Below are the records. Retype exactly the lines between the lines holding "Search [Opens search form] (782, 43)" and "[Apri menu utente] (45, 55)", inclusive.

-- Information follows --

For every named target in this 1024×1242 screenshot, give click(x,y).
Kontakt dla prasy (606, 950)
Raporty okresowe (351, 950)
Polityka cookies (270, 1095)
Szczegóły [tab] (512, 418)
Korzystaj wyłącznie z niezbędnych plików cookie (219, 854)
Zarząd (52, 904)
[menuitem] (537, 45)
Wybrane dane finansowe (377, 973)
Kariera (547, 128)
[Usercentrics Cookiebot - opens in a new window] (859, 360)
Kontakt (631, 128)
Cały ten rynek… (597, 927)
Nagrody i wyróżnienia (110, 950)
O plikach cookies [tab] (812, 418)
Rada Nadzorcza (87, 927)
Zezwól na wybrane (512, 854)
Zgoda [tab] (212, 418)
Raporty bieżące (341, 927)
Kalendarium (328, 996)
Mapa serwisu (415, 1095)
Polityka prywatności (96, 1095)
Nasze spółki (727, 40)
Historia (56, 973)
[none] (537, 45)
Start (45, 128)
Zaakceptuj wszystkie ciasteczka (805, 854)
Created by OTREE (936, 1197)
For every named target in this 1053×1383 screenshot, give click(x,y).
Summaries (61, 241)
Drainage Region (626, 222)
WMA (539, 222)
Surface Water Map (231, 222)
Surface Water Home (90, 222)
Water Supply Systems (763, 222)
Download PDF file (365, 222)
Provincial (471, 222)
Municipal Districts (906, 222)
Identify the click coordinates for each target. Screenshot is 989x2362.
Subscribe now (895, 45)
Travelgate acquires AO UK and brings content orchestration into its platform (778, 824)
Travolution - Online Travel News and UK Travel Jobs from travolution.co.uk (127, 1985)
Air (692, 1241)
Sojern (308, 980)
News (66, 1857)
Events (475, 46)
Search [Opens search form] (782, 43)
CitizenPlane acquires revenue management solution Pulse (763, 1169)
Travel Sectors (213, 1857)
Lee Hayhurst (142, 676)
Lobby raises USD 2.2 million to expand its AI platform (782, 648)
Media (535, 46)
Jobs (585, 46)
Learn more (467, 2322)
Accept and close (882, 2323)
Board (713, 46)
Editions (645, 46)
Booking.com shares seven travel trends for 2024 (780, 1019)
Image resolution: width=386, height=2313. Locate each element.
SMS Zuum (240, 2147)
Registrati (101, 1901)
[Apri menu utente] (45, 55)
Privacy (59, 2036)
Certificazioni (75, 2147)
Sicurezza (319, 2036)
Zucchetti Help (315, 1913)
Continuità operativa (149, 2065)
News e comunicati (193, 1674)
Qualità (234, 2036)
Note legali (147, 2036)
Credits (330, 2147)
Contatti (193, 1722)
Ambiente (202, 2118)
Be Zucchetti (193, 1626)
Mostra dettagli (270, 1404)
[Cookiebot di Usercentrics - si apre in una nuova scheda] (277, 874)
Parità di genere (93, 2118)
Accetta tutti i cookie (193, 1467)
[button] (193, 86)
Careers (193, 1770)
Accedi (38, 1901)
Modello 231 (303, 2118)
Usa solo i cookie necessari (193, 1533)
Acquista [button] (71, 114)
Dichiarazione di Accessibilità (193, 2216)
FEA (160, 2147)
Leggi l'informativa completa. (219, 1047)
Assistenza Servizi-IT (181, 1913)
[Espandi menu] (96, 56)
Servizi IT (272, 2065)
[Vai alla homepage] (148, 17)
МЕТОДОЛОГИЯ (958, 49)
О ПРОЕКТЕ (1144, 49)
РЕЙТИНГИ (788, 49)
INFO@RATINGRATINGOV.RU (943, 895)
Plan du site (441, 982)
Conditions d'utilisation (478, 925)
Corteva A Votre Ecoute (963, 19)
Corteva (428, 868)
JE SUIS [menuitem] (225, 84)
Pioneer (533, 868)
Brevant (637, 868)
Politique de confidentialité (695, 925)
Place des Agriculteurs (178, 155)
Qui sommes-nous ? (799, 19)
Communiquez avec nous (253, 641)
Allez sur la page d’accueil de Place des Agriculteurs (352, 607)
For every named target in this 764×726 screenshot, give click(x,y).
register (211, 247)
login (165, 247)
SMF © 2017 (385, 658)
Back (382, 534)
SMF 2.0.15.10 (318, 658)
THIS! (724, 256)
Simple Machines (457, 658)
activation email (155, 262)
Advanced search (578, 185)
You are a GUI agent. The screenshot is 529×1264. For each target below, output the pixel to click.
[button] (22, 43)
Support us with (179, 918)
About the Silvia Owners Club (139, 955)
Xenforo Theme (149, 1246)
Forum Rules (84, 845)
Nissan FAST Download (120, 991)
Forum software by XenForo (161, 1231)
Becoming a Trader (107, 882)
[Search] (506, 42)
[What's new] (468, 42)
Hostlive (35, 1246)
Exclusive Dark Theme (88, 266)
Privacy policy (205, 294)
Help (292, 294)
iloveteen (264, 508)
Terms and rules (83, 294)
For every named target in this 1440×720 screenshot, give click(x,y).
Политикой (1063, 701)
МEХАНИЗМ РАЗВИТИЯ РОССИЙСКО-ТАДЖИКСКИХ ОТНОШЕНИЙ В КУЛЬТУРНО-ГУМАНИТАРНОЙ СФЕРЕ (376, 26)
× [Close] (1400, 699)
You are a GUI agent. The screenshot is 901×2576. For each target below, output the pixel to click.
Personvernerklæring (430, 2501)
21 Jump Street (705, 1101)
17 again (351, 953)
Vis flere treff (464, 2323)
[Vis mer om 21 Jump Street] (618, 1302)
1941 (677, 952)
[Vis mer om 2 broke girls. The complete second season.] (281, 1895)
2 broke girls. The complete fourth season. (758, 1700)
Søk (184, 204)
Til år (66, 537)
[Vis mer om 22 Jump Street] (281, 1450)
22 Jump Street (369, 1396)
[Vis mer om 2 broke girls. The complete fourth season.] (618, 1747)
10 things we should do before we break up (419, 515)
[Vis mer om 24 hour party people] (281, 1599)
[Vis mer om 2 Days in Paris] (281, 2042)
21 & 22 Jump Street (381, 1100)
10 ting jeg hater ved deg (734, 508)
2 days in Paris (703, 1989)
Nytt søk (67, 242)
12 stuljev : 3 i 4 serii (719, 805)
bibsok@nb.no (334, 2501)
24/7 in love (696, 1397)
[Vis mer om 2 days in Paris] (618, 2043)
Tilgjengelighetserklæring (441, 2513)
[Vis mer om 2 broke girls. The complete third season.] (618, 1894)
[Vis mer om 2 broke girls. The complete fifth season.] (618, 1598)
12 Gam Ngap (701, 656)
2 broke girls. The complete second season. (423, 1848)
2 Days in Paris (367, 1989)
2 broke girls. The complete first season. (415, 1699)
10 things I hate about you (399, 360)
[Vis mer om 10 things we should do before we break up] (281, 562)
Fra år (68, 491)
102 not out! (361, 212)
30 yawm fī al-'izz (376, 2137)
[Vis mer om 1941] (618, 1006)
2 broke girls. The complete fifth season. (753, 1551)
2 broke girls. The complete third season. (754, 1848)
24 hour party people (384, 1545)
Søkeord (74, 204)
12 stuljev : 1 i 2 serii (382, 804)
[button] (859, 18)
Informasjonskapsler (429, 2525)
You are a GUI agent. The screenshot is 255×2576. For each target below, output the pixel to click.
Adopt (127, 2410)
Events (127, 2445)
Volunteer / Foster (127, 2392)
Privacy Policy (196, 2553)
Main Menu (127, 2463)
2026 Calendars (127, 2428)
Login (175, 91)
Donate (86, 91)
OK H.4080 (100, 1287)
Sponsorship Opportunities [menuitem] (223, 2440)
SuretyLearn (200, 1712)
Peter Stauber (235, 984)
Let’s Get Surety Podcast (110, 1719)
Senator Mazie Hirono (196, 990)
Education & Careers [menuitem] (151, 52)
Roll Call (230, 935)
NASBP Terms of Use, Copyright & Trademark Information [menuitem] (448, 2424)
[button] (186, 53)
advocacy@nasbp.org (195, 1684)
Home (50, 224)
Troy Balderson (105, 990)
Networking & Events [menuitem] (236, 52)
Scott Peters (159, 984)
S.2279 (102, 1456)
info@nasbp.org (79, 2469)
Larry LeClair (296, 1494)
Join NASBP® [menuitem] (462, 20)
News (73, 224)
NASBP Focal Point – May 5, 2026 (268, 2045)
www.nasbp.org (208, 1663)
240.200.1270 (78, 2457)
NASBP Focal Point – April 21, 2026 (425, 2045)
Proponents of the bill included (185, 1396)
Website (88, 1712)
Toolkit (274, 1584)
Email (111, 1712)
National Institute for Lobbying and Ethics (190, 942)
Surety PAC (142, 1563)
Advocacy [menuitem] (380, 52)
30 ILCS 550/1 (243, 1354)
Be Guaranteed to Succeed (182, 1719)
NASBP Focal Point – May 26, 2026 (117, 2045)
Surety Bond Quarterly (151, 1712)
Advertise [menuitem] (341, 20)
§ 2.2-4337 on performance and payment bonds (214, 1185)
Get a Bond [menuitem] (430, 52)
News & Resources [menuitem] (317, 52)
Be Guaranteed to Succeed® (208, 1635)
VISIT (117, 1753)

-- Information concluded --

### Response box
Search [Opens search form] (782, 43)
CitizenPlane acquires revenue management solution Pulse (763, 1169)
Travel Sectors (213, 1857)
Lee Hayhurst (142, 676)
Lobby raises USD 2.2 million to expand its AI platform (782, 648)
Media (535, 46)
Jobs (585, 46)
Learn more (467, 2322)
Accept and close (882, 2323)
Board (713, 46)
Editions (645, 46)
Booking.com shares seven travel trends for 2024 (780, 1019)
Image resolution: width=386, height=2313. Locate each element.
SMS Zuum (240, 2147)
Registrati (101, 1901)
[Apri menu utente] (45, 55)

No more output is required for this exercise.